# [Prompt]
Without including any images, output the listing below exactly.
+---+
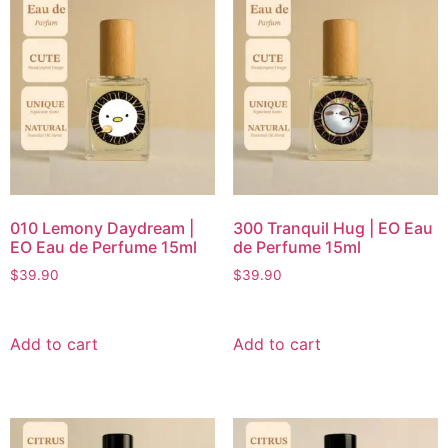
010 Lemony Daydream |
300 Tranquil Hug | EO Eau
EO Eau de Perfume 15ml
de Perfume 15ml
$
39.90
$
39.90
Add to cart
Add to cart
+---+
# [Answer area]
010 Lemony Daydream |
300 Tranquil Hug | EO Eau
EO Eau de Perfume 15ml
de Perfume 15ml
$
39.90
$
39.90
Add to cart
Add to cart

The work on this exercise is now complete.